Decoupled Drupal Discovery Checklist

Getting ready for a “headless” or decoupled Drupal project? Before starting on your Drupal discovery workshop, review this quick decoupled Drupal checklist to make sure you cover your bases when planning and reviewing any kind of solutions architecture.

In the beginning, it is easy to get lost in the complexity of a decoupled Drupal project. Right now, you’re just trying to build a mental image of the entire system—and doing your best not to get lost in the nitty-gritty details.

This checklist is meant to help catch as many of the finer points of decoupled Drupal planning as possible without duplicating efforts of broader Drupal or web platform planning checklists.

[Drupal Community: This is also not an exhaustive list, and stands to be improved. Please leave a comment if you have some feedback!]

This discovery checklist is not meant to be a replacement for diligent architecture planning and agile requirements specification during your development and build process.

For now, all you should try to do is get a good idea of the rough size of the project, identify any potential risks, and guide the project to a smooth start.

Decoupled Discovery Checklist


It’s important to start with Why?

  • ❏ Why headless?

If there isn’t a direct answer to that, try some of these questions:

  • ❏ Is Drupal a small service in a larger ecosystem?
  • ❏ Is Drupal serving content across a variety of applications?
  • ❏ Are there plenty of capable application developers and limited Drupal resources?
  • ❏ How does a standard Drupal implementation not serve our purpose?
  • ❏ Who are the key stakeholders who are sponsoring this project? Why do they want it?

Once you’ve identified and confirmed the true motivations behind choosing headless, that will help frame the potential decoupled solution and each of these following questions appropriately.


  • ❏ Will this API be publicly accessible?
  • ❏ How will consumers of the endpoints authenticate to use the data?
  • ❏ Will there be endpoints that server different data authenticated users vs. public users?


  • ❏ What layers of caching exist in front of the endpoint consumer (application)?
  • ❏ What layers of caching are allowed in front of the Drupal layer?
  • ❏ Do cache expirations in Drupal endpoints need to trigger expirations in the Application’s caching layer?
  • ❏ What is maximum time to live (TTL) for content on cached feeds?
  • ❏ What actions should trigger a cache invalidation for an endpoint?
  • ❏ What level of variance will each endpoint have? Role, User, Global?
  • ❏ Are there any SLAs for specific API resources across the Drupal RESTful service?


  • ❏ What content strategy will be leveraged? (loaded question, but many insights gained here)
  • ❏ How many different content types?
  • ❏ How many different content variants need to be served? Content variants may be repurposed or trimmed content which is altered based on the device where it is rendered, e.g. iOS Application vs.
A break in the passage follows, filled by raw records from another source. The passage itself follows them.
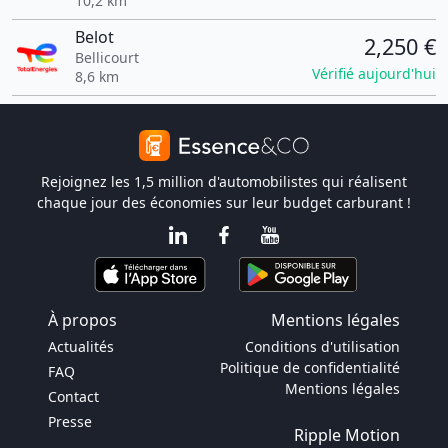
10,2 km
Belot
2,250 €
Bellicourt
Vérifié aujourd'hui
8,6 km
Rejoignez les 1,5 million d'automobilistes qui réalisent
chaque jour des économies sur leur budget carburant !
À propos
Mentions légales
Actualités
Conditions d'utilisation
Politique de confidentialité
FAQ
Mentions légales
Contact
Presse
Ripple Motion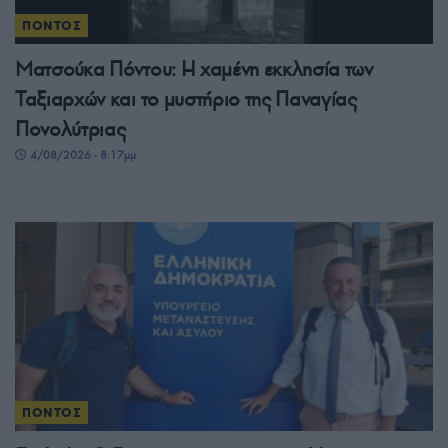
ΠΟΝΤΟΣ
Ματσούκα Πόντου: Η χαμένη εκκλησία των
Ταξιαρχών και το μυστήριο της Παναγίας
Πονολύτριας
4/08/2026 - 8:17μμ
ΠΟΝΤΟΣ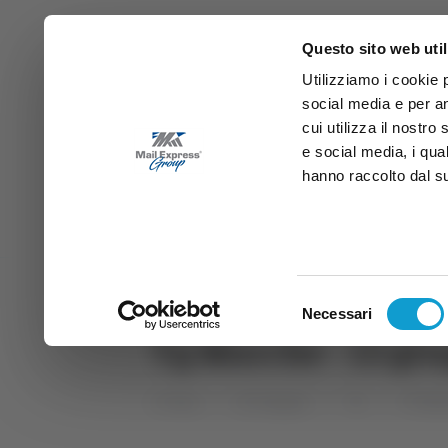
Questo sito web util
Utilizziamo i cookie 
social media e per an
cui utilizza il nostro
e social media, i qua
hanno raccolto dal suo
News
Sport
Marche
Ab
DIRETTA SAMB
DIRETTA TV
Selezione
Necessari
del
Tg Marche - 13 gi
consenso
Home
Categorie
TG
TG Mar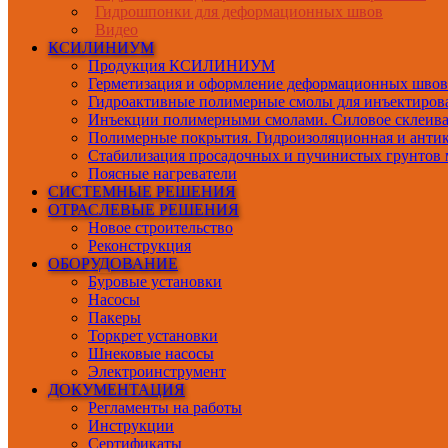
Гидрошпонки для деформационных швов
Видео
КСИЛИНИУМ
Продукция КСИЛИНИУМ
Герметизация и оформление деформационных швов
Гидроактивные полимерные смолы для инъектиров
Инъекции полимерными смолами. Силовое склеив
Полимерные покрытия. Гидроизоляционная и антик
Стабилизация просадочных и пучинистых грунтов 
Поясные нагреватели
СИСТЕМНЫЕ РЕШЕНИЯ
ОТРАСЛЕВЫЕ РЕШЕНИЯ
Новое строительство
Реконструкция
ОБОРУДОВАНИЕ
Буровые установки
Насосы
Пакеры
Торкрет установки
Шнековые насосы
Электроинструмент
ДОКУМЕНТАЦИЯ
Регламенты на работы
Инструкции
Сертификаты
Website.


When planning to decouple Drupal to primarily serve a single application framework front-end (perhaps Javascript), it is important to carefully consider how the front-end framework will reproduce the features that you usually leverage contributed modules within the Drupal community. All functionality in contrib modules cannot so easily be transferred to a decoupled application.

To this end, you’ll want to inspect:

  • ❏ How is content structured on the page? Can all content be served by one API resource or will multiple API resources power separate widgets?
  • ❏ For each page type:
    • ❏ Map each set of components to potential APIs.
    • ❏ Markup the likelihood of need for API variance based on the design, either for content-, user-, or personalization-variance.1


  • ❏ What pre-existing infrastructure will this Drupal RESTful service interface with?
  • ❏ Who is responsible for engineering the decoupled infrastructure? Hosting? DevOps?


  • ❏ What load will the decoupled Drupal instance serve?
    • ❏ What is the model for user behavior consuming this APIs? Think logins per second vs. pageviews per second.
    • ❏ What load will each of the consumer applications serve?
    • ❏ Will these consumer applications have their own caching layers?
  • ❏ What volume of uncached (unique) and cached requests will be made per second?
    • Action Item: Build a spreadsheet. A model of requests and cacheability per endpoint will really save you heartache down the road.


  • ❏ How will you control access to your API?
  • ❏ What levels of token authentication will the API offer?
  • ❏ Will the API by throttled with request rate limiting?
  • ❏ Are there required levels of security for certain sensitive data? E.g. credit card transactions

URL Paths

  • ❏ Which system owns the URL Paths?
  • ❏ If the URL Paths are owned by Drupal, how should this be exposed to the consumer? At time of request, or is the application coupled and needs a generated list of redirects (Drupal is the true record)?
  • ❏ If the URL Paths are owned by Drupal, can the Application’s routes be set up to match Drupal’s path pattern (pathauto) logic without interfering with routes outside of the areas Drupal is serving content?


1. This is an indicator of cacheability.